Counting with Counterfree Automata

We study the power of balanced and unbalanced regular leaf-languages. First, we investigate (i) regular languages that are polylog-time reducible to languages in dot-depth 1/2 and (ii) regular languages that are polylog-time decidable. For both classes we provide • forbidden-pattern characterizations, and • characterizations in terms of regular expressions. Both classes are decidable. The intersection of class (i) with its complement is exactly class (ii). We apply our observations and obtain three consequences. 1. Gap theorems for balanced regular-leaf-language definable classes C and D: (a) Either C is contained in NP, orC contains coUP. (b) Either D is contained in P,orD contains UP or coUP. Also we extend both theorems such that no promise classes are involved.

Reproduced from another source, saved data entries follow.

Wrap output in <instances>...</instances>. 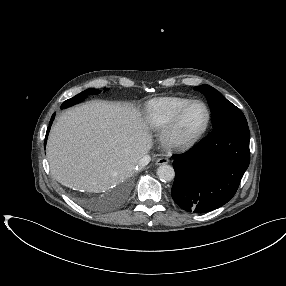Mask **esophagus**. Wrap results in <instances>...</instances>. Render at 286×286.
Here are the masks:
<instances>
[{"instance_id": "34e87169", "label": "esophagus", "mask_w": 286, "mask_h": 286, "mask_svg": "<svg viewBox=\"0 0 286 286\" xmlns=\"http://www.w3.org/2000/svg\"><path fill=\"white\" fill-rule=\"evenodd\" d=\"M167 163H169V159L165 158V157L159 158L156 161V165H164V164H167Z\"/></svg>"}]
</instances>
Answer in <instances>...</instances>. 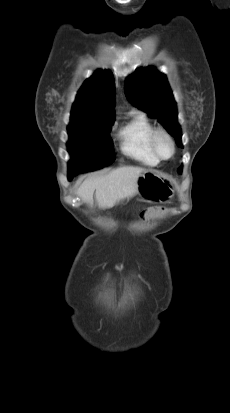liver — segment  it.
Returning <instances> with one entry per match:
<instances>
[{"mask_svg": "<svg viewBox=\"0 0 230 413\" xmlns=\"http://www.w3.org/2000/svg\"><path fill=\"white\" fill-rule=\"evenodd\" d=\"M144 169L134 166L116 168L110 173L86 179L76 194L88 205H93V195L100 209L115 206L137 193V179Z\"/></svg>", "mask_w": 230, "mask_h": 413, "instance_id": "1", "label": "liver"}]
</instances>
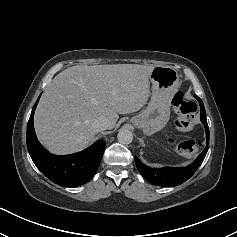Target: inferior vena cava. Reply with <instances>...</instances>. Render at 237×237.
<instances>
[{"instance_id": "1", "label": "inferior vena cava", "mask_w": 237, "mask_h": 237, "mask_svg": "<svg viewBox=\"0 0 237 237\" xmlns=\"http://www.w3.org/2000/svg\"><path fill=\"white\" fill-rule=\"evenodd\" d=\"M93 127L97 131H103L110 128V122L106 117H99L93 122Z\"/></svg>"}]
</instances>
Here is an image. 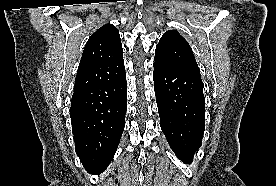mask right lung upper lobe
Instances as JSON below:
<instances>
[{"mask_svg":"<svg viewBox=\"0 0 276 186\" xmlns=\"http://www.w3.org/2000/svg\"><path fill=\"white\" fill-rule=\"evenodd\" d=\"M125 74L119 31L105 24L91 35L78 67L74 89L110 83Z\"/></svg>","mask_w":276,"mask_h":186,"instance_id":"1","label":"right lung upper lobe"}]
</instances>
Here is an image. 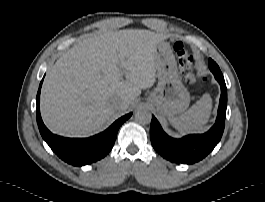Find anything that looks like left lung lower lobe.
Wrapping results in <instances>:
<instances>
[{"instance_id": "left-lung-lower-lobe-1", "label": "left lung lower lobe", "mask_w": 265, "mask_h": 202, "mask_svg": "<svg viewBox=\"0 0 265 202\" xmlns=\"http://www.w3.org/2000/svg\"><path fill=\"white\" fill-rule=\"evenodd\" d=\"M209 68L220 84L221 96L216 122L208 132L174 139L162 130L157 119L152 116L151 143L161 156L173 163L192 164L202 160L214 149L222 137L227 108V88L220 68L211 59H209Z\"/></svg>"}]
</instances>
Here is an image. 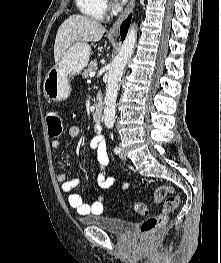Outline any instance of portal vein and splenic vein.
I'll use <instances>...</instances> for the list:
<instances>
[{
	"instance_id": "18ae733b",
	"label": "portal vein and splenic vein",
	"mask_w": 221,
	"mask_h": 263,
	"mask_svg": "<svg viewBox=\"0 0 221 263\" xmlns=\"http://www.w3.org/2000/svg\"><path fill=\"white\" fill-rule=\"evenodd\" d=\"M91 78L95 76V72L90 73L89 75Z\"/></svg>"
}]
</instances>
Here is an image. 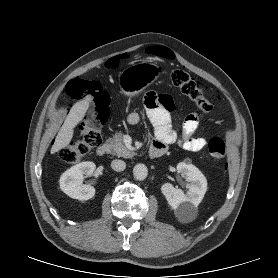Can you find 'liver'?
Instances as JSON below:
<instances>
[{
	"label": "liver",
	"mask_w": 278,
	"mask_h": 278,
	"mask_svg": "<svg viewBox=\"0 0 278 278\" xmlns=\"http://www.w3.org/2000/svg\"><path fill=\"white\" fill-rule=\"evenodd\" d=\"M90 101L91 96H87L80 102H77L73 105L55 138L54 144L51 148L52 154L58 152L59 150L69 145L71 139L73 138V129L85 116L89 108Z\"/></svg>",
	"instance_id": "6515ba94"
}]
</instances>
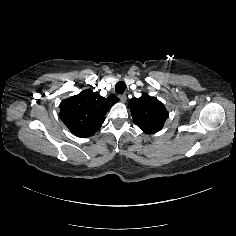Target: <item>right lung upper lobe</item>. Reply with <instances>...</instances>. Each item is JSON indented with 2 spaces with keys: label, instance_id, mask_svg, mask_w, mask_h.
<instances>
[{
  "label": "right lung upper lobe",
  "instance_id": "right-lung-upper-lobe-1",
  "mask_svg": "<svg viewBox=\"0 0 236 236\" xmlns=\"http://www.w3.org/2000/svg\"><path fill=\"white\" fill-rule=\"evenodd\" d=\"M117 102L113 94L104 98L87 89L61 102L60 118L74 135L90 137L99 130L107 111Z\"/></svg>",
  "mask_w": 236,
  "mask_h": 236
}]
</instances>
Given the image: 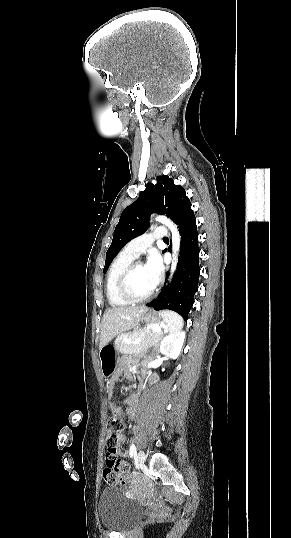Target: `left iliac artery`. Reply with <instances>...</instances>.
Masks as SVG:
<instances>
[{
    "label": "left iliac artery",
    "instance_id": "obj_1",
    "mask_svg": "<svg viewBox=\"0 0 291 538\" xmlns=\"http://www.w3.org/2000/svg\"><path fill=\"white\" fill-rule=\"evenodd\" d=\"M135 453H136V447H135V444H132L129 450L130 458H132L135 455Z\"/></svg>",
    "mask_w": 291,
    "mask_h": 538
}]
</instances>
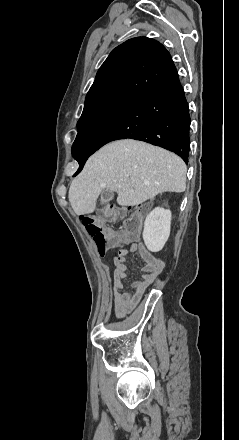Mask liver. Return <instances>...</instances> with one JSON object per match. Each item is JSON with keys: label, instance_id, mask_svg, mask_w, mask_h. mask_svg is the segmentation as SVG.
<instances>
[{"label": "liver", "instance_id": "6515ba94", "mask_svg": "<svg viewBox=\"0 0 239 440\" xmlns=\"http://www.w3.org/2000/svg\"><path fill=\"white\" fill-rule=\"evenodd\" d=\"M183 160L146 142L118 140L87 160L70 184L68 198L78 216L92 214L102 190L117 192L119 206H138L161 192H185Z\"/></svg>", "mask_w": 239, "mask_h": 440}]
</instances>
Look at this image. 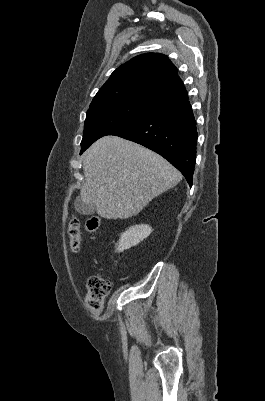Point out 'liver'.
Returning <instances> with one entry per match:
<instances>
[{"label": "liver", "instance_id": "obj_1", "mask_svg": "<svg viewBox=\"0 0 265 401\" xmlns=\"http://www.w3.org/2000/svg\"><path fill=\"white\" fill-rule=\"evenodd\" d=\"M83 172L81 201L94 203L103 219L138 215L152 198L182 178L160 154L119 136H103L93 142L85 152Z\"/></svg>", "mask_w": 265, "mask_h": 401}]
</instances>
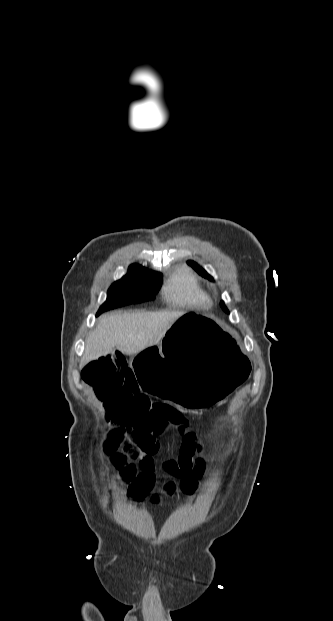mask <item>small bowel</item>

Formerly, such gap theorems were known only for the unbalanced approach. 2. Polylog-time reductions can tremendously decrease dot-depth complexity (despite that they cannot count). We exploit a weak type of counting which can be done by counterfree automata, and construct languages of arbitrary dot-depth that are reducible to languages in dot-depth 1/2. 3. Unbalanced starfree leaf-languages can be much stronger than balanced ones. We construct starfree regular languages Ln such that the balanced leaf-language class of L n is contained in NP, but the unbalanced leaf-language class of L n contains level n of the unambiguous alternation hierarchy. This demonstrates the power of unbalanced computations.